■ Records for this task
- - -

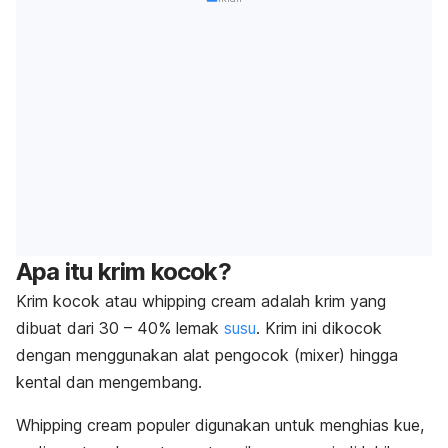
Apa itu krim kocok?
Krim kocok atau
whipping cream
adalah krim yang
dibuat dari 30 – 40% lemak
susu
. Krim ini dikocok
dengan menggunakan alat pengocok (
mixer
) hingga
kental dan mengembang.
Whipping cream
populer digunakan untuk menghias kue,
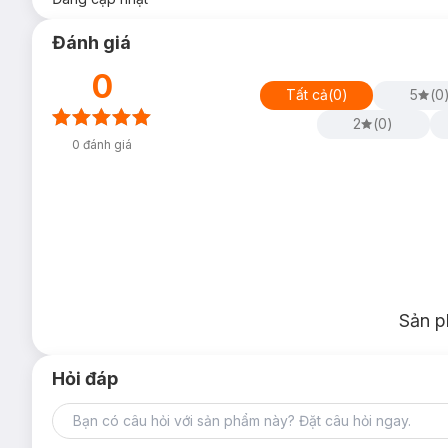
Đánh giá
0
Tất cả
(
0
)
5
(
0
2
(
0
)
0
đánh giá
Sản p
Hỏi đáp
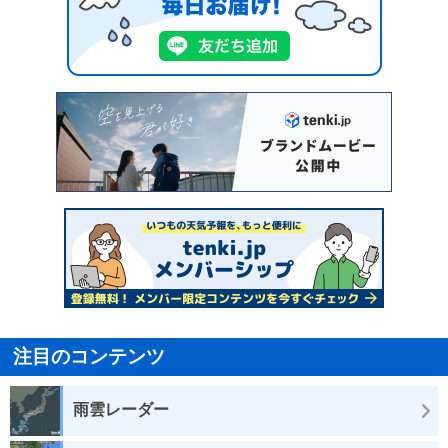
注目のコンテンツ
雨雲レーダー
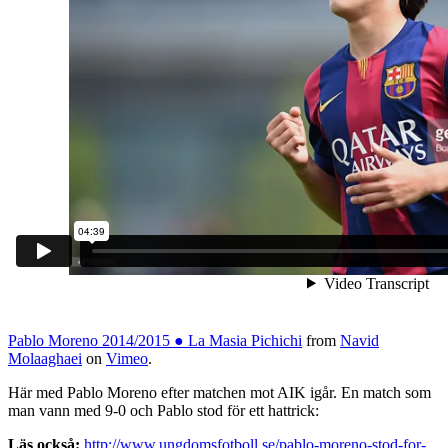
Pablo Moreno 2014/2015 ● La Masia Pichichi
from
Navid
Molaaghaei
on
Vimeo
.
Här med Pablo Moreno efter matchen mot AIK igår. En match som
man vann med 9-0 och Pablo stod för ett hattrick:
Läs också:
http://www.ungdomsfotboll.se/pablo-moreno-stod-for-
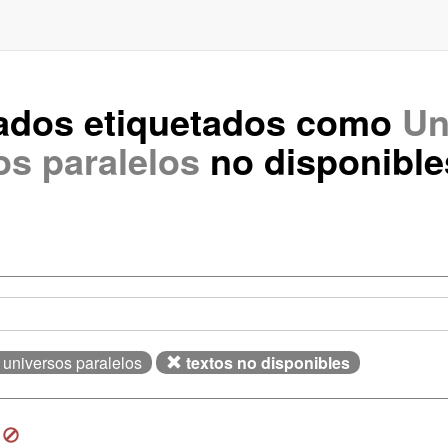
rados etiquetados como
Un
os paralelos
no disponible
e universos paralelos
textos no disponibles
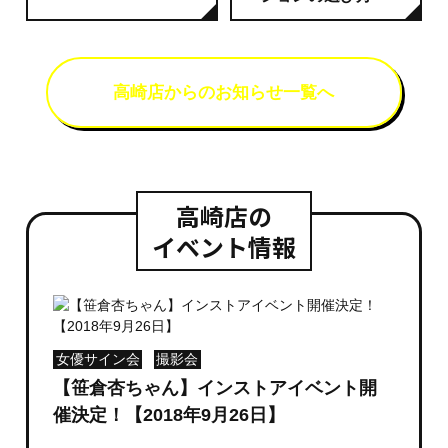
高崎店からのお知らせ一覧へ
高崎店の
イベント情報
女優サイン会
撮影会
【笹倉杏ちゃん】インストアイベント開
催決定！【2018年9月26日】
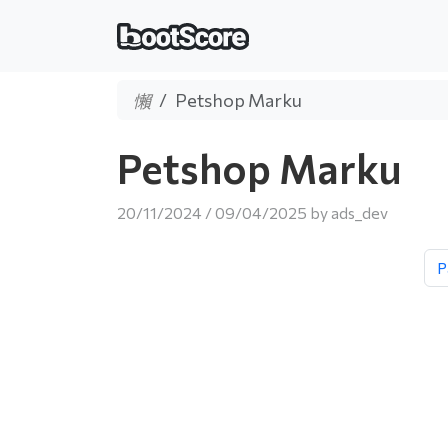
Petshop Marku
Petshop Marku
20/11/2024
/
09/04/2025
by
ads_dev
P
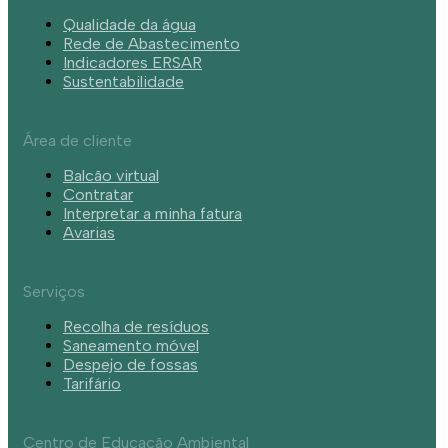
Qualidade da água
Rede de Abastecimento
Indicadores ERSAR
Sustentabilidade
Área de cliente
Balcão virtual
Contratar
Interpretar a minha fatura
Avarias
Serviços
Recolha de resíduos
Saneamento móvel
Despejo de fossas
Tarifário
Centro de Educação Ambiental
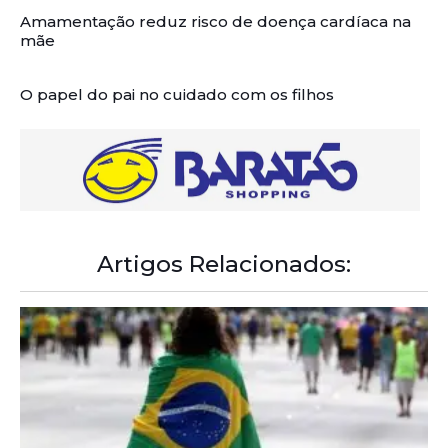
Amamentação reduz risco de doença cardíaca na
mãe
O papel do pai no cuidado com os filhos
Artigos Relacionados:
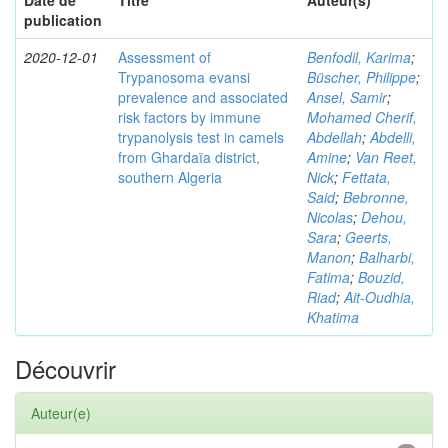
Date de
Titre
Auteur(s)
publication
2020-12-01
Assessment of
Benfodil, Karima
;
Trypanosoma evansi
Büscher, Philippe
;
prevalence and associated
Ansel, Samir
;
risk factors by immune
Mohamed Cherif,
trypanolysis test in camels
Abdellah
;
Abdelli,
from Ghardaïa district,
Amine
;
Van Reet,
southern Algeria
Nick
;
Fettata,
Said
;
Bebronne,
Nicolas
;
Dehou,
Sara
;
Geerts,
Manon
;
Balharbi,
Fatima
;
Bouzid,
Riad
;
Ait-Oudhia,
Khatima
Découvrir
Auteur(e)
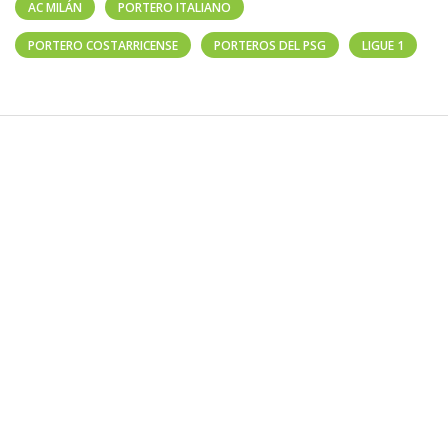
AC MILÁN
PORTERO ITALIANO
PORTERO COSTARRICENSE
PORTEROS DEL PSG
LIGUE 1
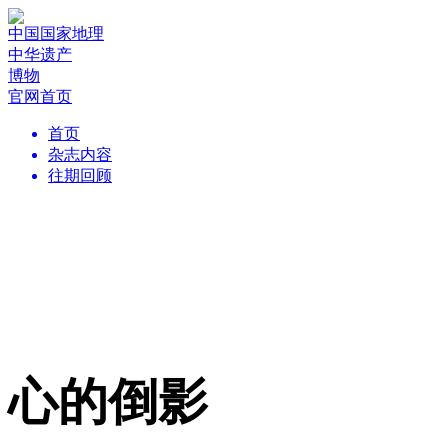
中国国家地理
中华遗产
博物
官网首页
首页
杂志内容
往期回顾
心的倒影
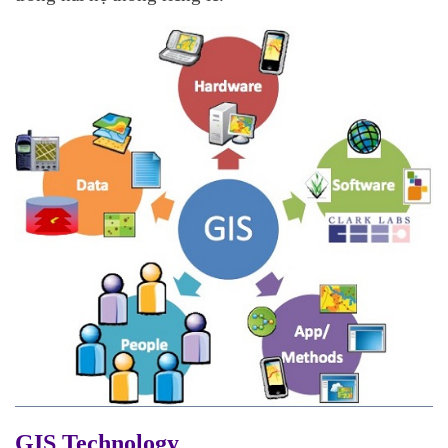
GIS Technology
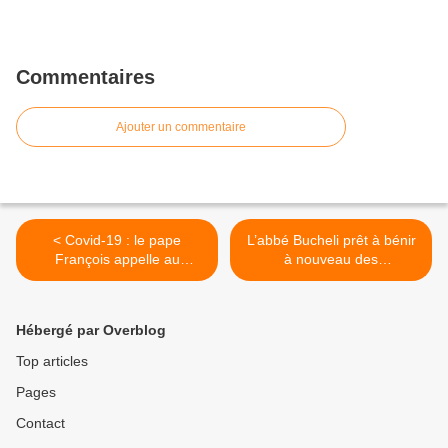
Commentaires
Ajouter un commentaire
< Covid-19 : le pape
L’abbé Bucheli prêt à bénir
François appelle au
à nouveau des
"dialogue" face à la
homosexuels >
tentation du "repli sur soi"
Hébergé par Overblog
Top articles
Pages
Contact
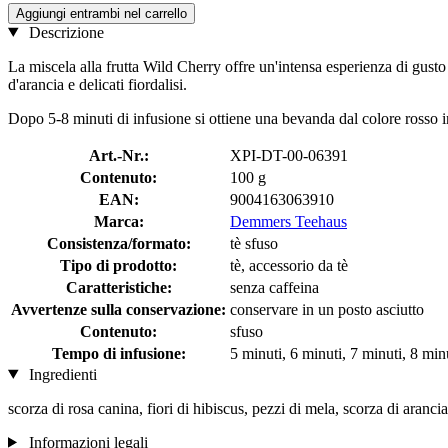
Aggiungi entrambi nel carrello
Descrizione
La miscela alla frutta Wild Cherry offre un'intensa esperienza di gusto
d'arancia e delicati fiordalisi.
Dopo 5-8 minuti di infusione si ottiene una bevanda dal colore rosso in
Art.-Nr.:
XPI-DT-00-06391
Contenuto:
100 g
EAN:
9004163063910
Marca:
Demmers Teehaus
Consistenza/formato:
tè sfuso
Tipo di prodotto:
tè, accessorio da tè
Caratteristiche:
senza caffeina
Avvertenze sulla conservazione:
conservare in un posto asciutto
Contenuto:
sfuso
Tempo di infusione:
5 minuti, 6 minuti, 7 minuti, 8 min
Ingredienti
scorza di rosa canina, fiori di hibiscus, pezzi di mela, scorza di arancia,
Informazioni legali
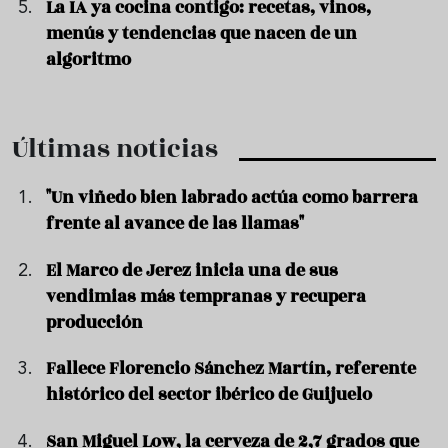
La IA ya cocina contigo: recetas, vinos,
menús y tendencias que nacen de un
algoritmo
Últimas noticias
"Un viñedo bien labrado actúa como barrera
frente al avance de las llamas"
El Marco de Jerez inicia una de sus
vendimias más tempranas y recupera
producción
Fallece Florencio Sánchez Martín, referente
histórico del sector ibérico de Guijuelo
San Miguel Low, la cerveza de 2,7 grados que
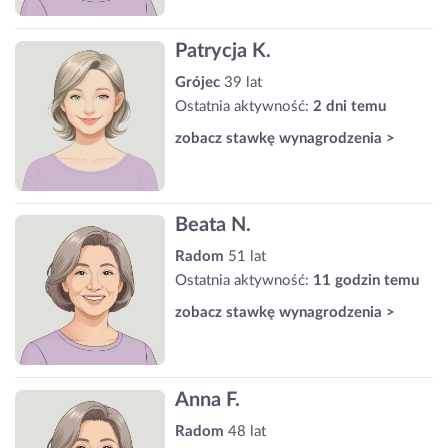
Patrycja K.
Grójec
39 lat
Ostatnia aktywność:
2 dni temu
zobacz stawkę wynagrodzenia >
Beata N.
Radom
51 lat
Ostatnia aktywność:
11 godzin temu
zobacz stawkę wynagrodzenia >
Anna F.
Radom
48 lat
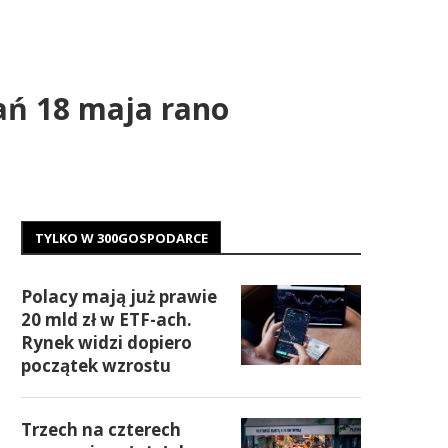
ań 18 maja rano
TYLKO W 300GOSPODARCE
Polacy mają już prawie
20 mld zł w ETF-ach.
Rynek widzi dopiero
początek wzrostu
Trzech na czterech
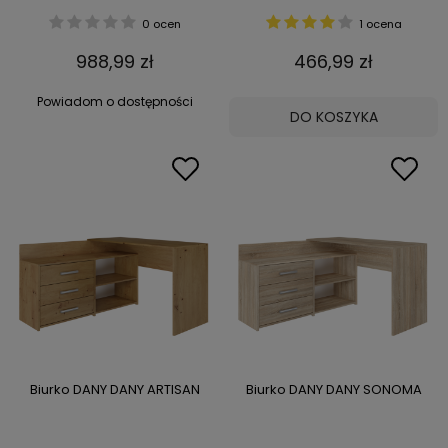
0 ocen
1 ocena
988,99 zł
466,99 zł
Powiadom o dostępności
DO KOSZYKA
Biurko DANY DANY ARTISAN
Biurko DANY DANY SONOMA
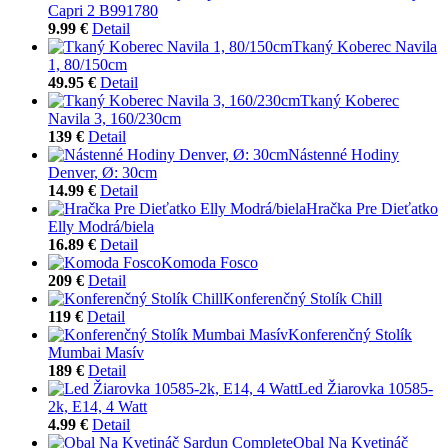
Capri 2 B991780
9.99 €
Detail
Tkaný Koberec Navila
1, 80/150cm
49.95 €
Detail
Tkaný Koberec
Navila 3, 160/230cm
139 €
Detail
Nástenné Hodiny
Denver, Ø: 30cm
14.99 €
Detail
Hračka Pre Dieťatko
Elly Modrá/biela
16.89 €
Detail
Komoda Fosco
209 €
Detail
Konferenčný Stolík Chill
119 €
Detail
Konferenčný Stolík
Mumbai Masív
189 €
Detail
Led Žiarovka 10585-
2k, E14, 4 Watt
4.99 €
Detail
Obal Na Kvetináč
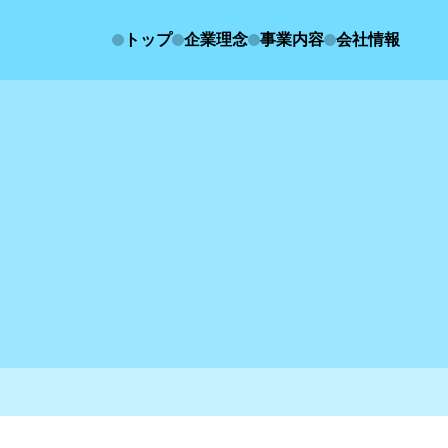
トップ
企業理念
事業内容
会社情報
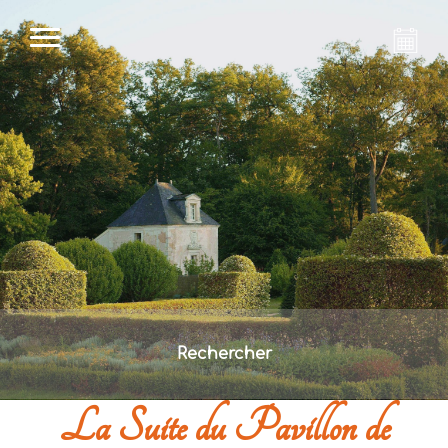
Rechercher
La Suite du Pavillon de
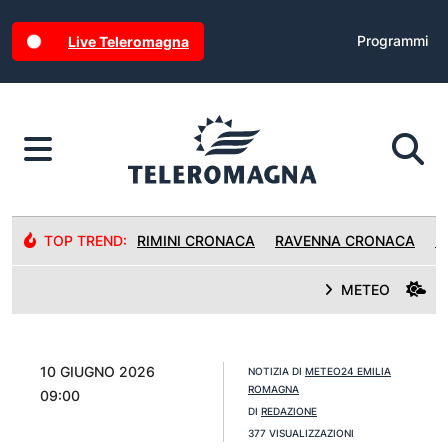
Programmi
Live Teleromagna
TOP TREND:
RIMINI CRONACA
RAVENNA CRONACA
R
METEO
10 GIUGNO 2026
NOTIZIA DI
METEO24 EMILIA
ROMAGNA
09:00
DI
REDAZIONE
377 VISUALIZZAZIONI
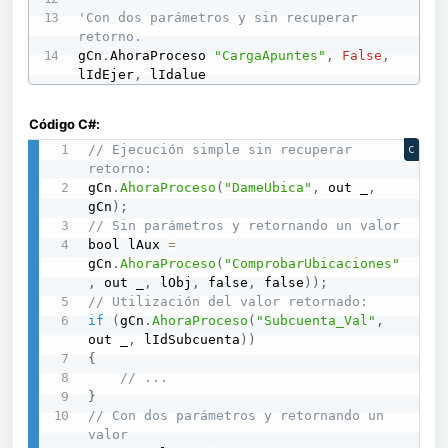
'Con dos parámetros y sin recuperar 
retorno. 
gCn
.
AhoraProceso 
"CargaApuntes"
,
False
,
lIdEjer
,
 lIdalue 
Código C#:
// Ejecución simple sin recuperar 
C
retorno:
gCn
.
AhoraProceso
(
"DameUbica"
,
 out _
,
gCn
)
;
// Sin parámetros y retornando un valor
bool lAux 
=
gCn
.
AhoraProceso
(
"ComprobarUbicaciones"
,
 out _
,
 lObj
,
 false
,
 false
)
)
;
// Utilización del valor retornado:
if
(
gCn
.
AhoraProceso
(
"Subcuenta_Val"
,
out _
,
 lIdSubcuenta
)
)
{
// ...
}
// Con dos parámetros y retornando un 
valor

- - -

■ What you will do
Could every line above be set down exactly, with the pictures omitted?

■ Output below
Apa itu krim kocok?
Krim kocok atau
whipping cream
adalah krim yang
dibuat dari 30 – 40% lemak
susu
. Krim ini dikocok
dengan menggunakan alat pengocok (
mixer
) hingga
kental dan mengembang.
Whipping cream
populer digunakan untuk menghias kue,
Đánh giá
0
Tất cả
(
0
)
5
(
0
2
(
0
)
0
đánh giá
Sản p
Hỏi đáp
注目のコンテンツ
雨雲レーダー
Pablo Moreno 2014/2015 ● La Masia Pichichi
from
Navid
Molaaghaei
on
Vimeo
.
Här med Pablo Moreno efter matchen mot AIK igår. En match som
man vann med 9-0 och Pablo stod för ett hattrick:
Läs också:
http://www.ungdomsfotboll.se/pablo-moreno-stod-for-
rados etiquetados como
Un
os paralelos
no disponible
e universos paralelos
textos no disponibles
高崎店からのお知らせ一覧へ
高崎店の
イベント情報
女優サイン会
撮影会
【笹倉杏ちゃん】インストアイベント開
催決定！【2018年9月26日】
Petshop Marku
Petshop Marku
20/11/2024
/
09/04/2025
by
ads_dev
P
Qualidade da água
Rede de Abastecimento
Indicadores ERSAR
Sustentabilidade
Área de cliente
Balcão virtual
Contratar
Interpretar a minha fatura
Avarias
Serviços
Recolha de resíduos
Saneamento móvel
Despejo de fossas
Tarifário
Centro de Educação Ambiental
Amamentação reduz risco de doença cardíaca na
mãe
O papel do pai no cuidado com os filhos
Artigos Relacionados:
Date de
Titre
Auteur(s)
publication
2020-12-01
Assessment of
Benfodil, Karima
;
Trypanosoma evansi
Büscher, Philippe
;
prevalence and associated
Ansel, Samir
;
risk factors by immune
Mohamed Cherif,
trypanolysis test in camels
Abdellah
;
Abdelli,
from Ghardaïa district,
Amine
;
Van Reet,
southern Algeria
Nick
;
Fettata,
Said
;
Bebronne,
Nicolas
;
Dehou,
Sara
;
Geerts,
Manon
;
Balharbi,
Fatima
;
Bouzid,
Riad
;
Ait-Oudhia,
Khatima
Découvrir
Auteur(e)
AC MILÁN
PORTERO ITALIANO
PORTERO COSTARRICENSE
PORTEROS DEL PSG
LIGUE 1
中国国家地理
中华遗产
博物
官网首页
首页
杂志内容
往期回顾
心的倒影
GIS Technology
Commentaires
Ajouter un commentaire
< Covid-19 : le pape
L’abbé Bucheli prêt à bénir
François appelle au
à nouveau des
"dialogue" face à la
homosexuels >
tentation du "repli sur soi"
Hébergé par Overblog
Top articles
Pages
Contact
Aggiungi entrambi nel carrello
Descrizione
La miscela alla frutta Wild Cherry offre un'intensa esperienza di gusto
d'arancia e delicati fiordalisi.
Dopo 5-8 minuti di infusione si ottiene una bevanda dal colore rosso in
Art.-Nr.:
XPI-DT-00-06391
Contenuto:
100 g
EAN:
9004163063910
Marca:
Demmers Teehaus
Consistenza/formato:
tè sfuso
Tipo di prodotto:
tè, accessorio da tè
Caratteristiche:
senza caffeina
Avvertenze sulla conservazione:
conservare in un posto asciutto
Contenuto:
sfuso
Tempo di infusione:
5 minuti, 6 minuti, 7 minuti, 8 min
Ingredienti
scorza di rosa canina, fiori di hibiscus, pezzi di mela, scorza di arancia,
Informazioni legali
La IA ya cocina contigo: recetas, vinos,
menús y tendencias que nacen de un
algoritmo
Últimas noticias
"Un viñedo bien labrado actúa como barrera
frente al avance de las llamas"
El Marco de Jerez inicia una de sus
vendimias más tempranas y recupera
producción
Fallece Florencio Sánchez Martín, referente
histórico del sector ibérico de Guijuelo
San Miguel Low, la cerveza de 2,7 grados que
Patrycja K.
Grójec
39 lat
Ostatnia aktywność:
2 dni temu
zobacz stawkę wynagrodzenia >
Beata N.
Radom
51 lat
Ostatnia aktywność:
11 godzin temu
zobacz stawkę wynagrodzenia >
Anna F.
Radom
48 lat
ań 18 maja rano
TYLKO W 300GOSPODARCE
Polacy mają już prawie
20 mld zł w ETF-ach.
Rynek widzi dopiero
początek wzrostu
Trzech na czterech
0 ocen
1 ocena
988,99 zł
466,99 zł
Powiadom o dostępności
DO KOSZYKA
Biurko DANY DANY ARTISAN
Biurko DANY DANY SONOMA
Capri 2 B991780
9.99 €
Detail
Tkaný Koberec Navila
1, 80/150cm
49.95 €
Detail
Tkaný Koberec
Navila 3, 160/230cm
139 €
Detail
Nástenné Hodiny
Denver, Ø: 30cm
14.99 €
Detail
Hračka Pre Dieťatko
Elly Modrá/biela
16.89 €
Detail
Komoda Fosco
209 €
Detail
Konferenčný Stolík Chill
119 €
Detail
Konferenčný Stolík
Mumbai Masív
189 €
Detail
Led Žiarovka 10585-
2k, E14, 4 Watt
4.99 €
Detail
Obal Na Kvetináč
トップ
企業理念
事業内容
会社情報
Rechercher
La Suite du Pavillon de
Programmi
Live Teleromagna
TOP TREND:
RIMINI CRONACA
RAVENNA CRONACA
R
METEO
10 GIUGNO 2026
NOTIZIA DI
METEO24 EMILIA
ROMAGNA
09:00
DI
REDAZIONE
377 VISUALIZZAZIONI
'Con dos parámetros y sin recuperar 
retorno. 
gCn
.
AhoraProceso 
"CargaApuntes"
,
False
,
lIdEjer
,
 lIdalue 
Código C#:
// Ejecución simple sin recuperar 
C
retorno:
gCn
.
AhoraProceso
(
"DameUbica"
,
 out _
,
gCn
)
;
// Sin parámetros y retornando un valor
bool lAux 
=
gCn
.
AhoraProceso
(
"ComprobarUbicaciones"
,
 out _
,
 lObj
,
 false
,
 false
)
)
;
// Utilización del valor retornado:
if
(
gCn
.
AhoraProceso
(
"Subcuenta_Val"
,
out _
,
 lIdSubcuenta
)
)
{
// ...
}
// Con dos parámetros y retornando un 
valor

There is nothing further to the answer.